About this exercise
No pictures, please. Output the lines from the start of the data through the line that contains "the correct statute, whether", both included, exactly as they stand.

Data under study

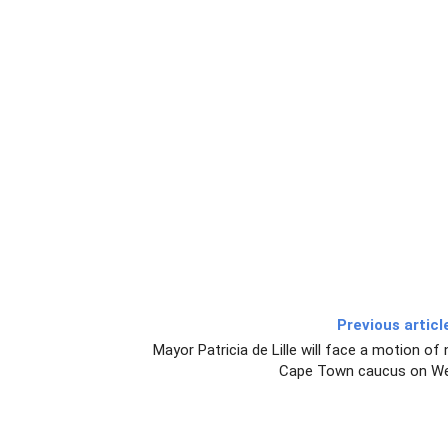
Previous articl
Mayor Patricia de Lille will face a motion o
Cape Town caucus on We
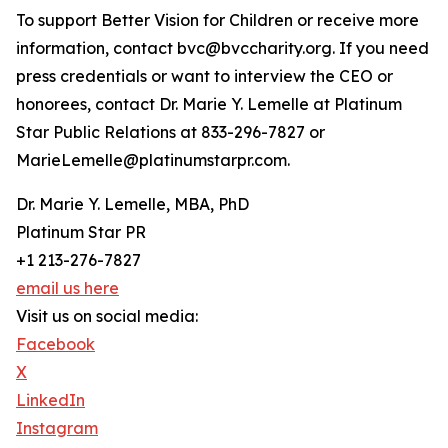
To support Better Vision for Children or receive more
information, contact bvc@bvccharity.org. If you need
press credentials or want to interview the CEO or
honorees, contact Dr. Marie Y. Lemelle at Platinum
Star Public Relations at 833-296-7827 or
MarieLemelle@platinumstarpr.com.
Dr. Marie Y. Lemelle, MBA, PhD
Platinum Star PR
+1 213-276-7827
email us here
Visit us on social media:
Facebook
X
LinkedIn
Instagram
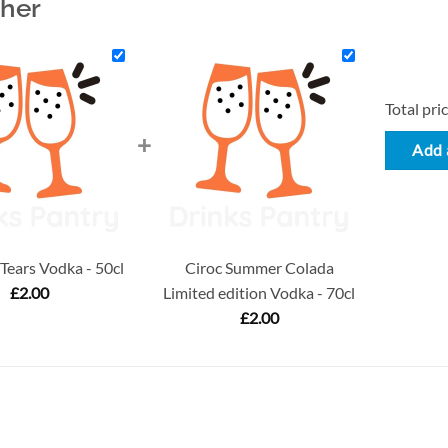
ther
Total pric
+
Add a
ears Vodka - 50cl
Ciroc Summer Colada
£
2.00
Limited edition Vodka - 70cl
£
2.00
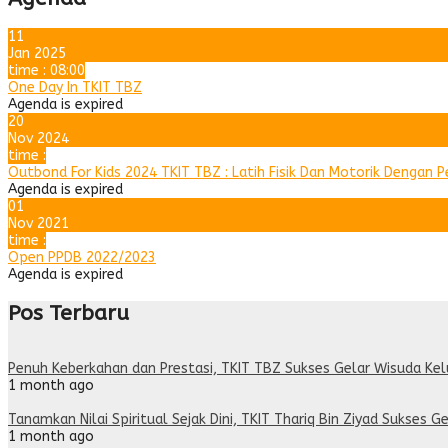
11
Jan 2025
time : 08:00
One Day In TKIT TBZ
Agenda is expired
20
Nov 2024
time :
Outbond For Kids 2024 TKIT TBZ : Latih Fisik Dan Motorik Dengan 
Agenda is expired
01
Nov 2021
time :
Open PPDB 2022/2023
Agenda is expired
Pos Terbaru
Penuh Keberkahan dan Prestasi, TKIT TBZ Sukses Gelar Wisuda Ke
1 month ago
Tanamkan Nilai Spiritual Sejak Dini, TKIT Thariq Bin Ziyad Sukses Ge
1 month ago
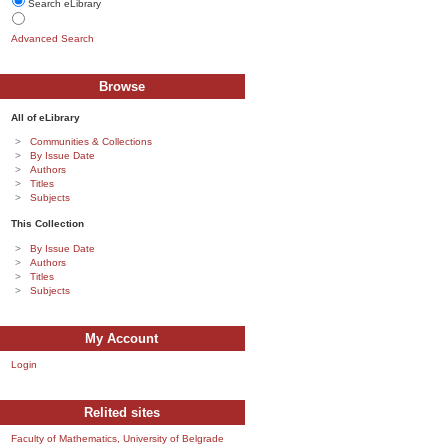
Search eLibrary
Advanced Search
Browse
All of eLibrary
Communities & Collections
By Issue Date
Authors
Titles
Subjects
This Collection
By Issue Date
Authors
Titles
Subjects
My Account
Login
Relited sites
Faculty of Mathematics, University of Belgrade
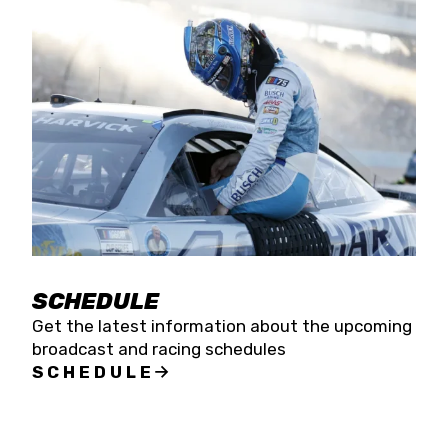
SCHEDULE
Get the latest information about the upcoming
broadcast and racing schedules
SCHEDULE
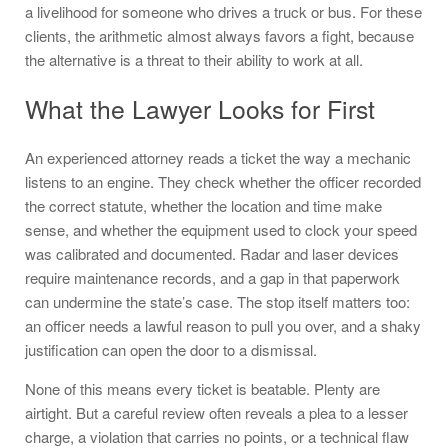
a livelihood for someone who drives a truck or bus. For these
clients, the arithmetic almost always favors a fight, because
the alternative is a threat to their ability to work at all.
What the Lawyer Looks for First
An experienced attorney reads a ticket the way a mechanic
listens to an engine. They check whether the officer recorded
the correct statute, whether the location and time make
sense, and whether the equipment used to clock your speed
was calibrated and documented. Radar and laser devices
require maintenance records, and a gap in that paperwork
can undermine the state’s case. The stop itself matters too:
an officer needs a lawful reason to pull you over, and a shaky
justification can open the door to a dismissal.
None of this means every ticket is beatable. Plenty are
airtight. But a careful review often reveals a plea to a lesser
charge, a violation that carries no points, or a technical flaw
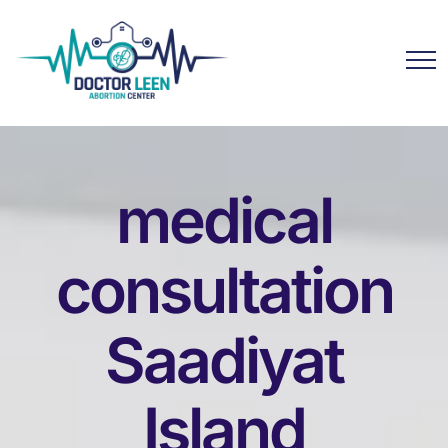
medical
consultation
Saadiyat
Island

Response
Previous articl
Mayor Patricia de Lille will face a motion o
Cape Town caucus on We
To support Better Vision for Children or receive more
information, contact bvc@bvccharity.org. If you need
press credentials or want to interview the CEO or
honorees, contact Dr. Marie Y. Lemelle at Platinum
Star Public Relations at 833-296-7827 or
MarieLemelle@platinumstarpr.com.
Dr. Marie Y. Lemelle, MBA, PhD
Platinum Star PR
+1 213-276-7827
email us here
Visit us on social media:
Facebook
X
LinkedIn
Instagram
ther
Total pric
+
Add a
ears Vodka - 50cl
Ciroc Summer Colada
£
2.00
Limited edition Vodka - 70cl
£
2.00
11
Jan 2025
time : 08:00
One Day In TKIT TBZ
Agenda is expired
20
Nov 2024
time :
Outbond For Kids 2024 TKIT TBZ : Latih Fisik Dan Motorik Dengan 
Agenda is expired
01
Nov 2021
time :
Open PPDB 2022/2023
Agenda is expired
Pos Terbaru
Penuh Keberkahan dan Prestasi, TKIT TBZ Sukses Gelar Wisuda Ke
1 month ago
Tanamkan Nilai Spiritual Sejak Dini, TKIT Thariq Bin Ziyad Sukses Ge
1 month ago
Search eLibrary
Advanced Search
Browse
All of eLibrary
Communities & Collections
By Issue Date
Authors
Titles
Subjects
This Collection
By Issue Date
Authors
Titles
Subjects
My Account
Login
Relited sites
Faculty of Mathematics, University of Belgrade
SCHEDULE
Get the latest information about the upcoming
broadcast and racing schedules
SCHEDULE
a livelihood for someone who drives a truck or bus. For these
clients, the arithmetic almost always favors a fight, because
the alternative is a threat to their ability to work at all.
What the Lawyer Looks for First
An experienced attorney reads a ticket the way a mechanic
listens to an engine. They check whether the officer recorded
the correct statute, whether the location and time make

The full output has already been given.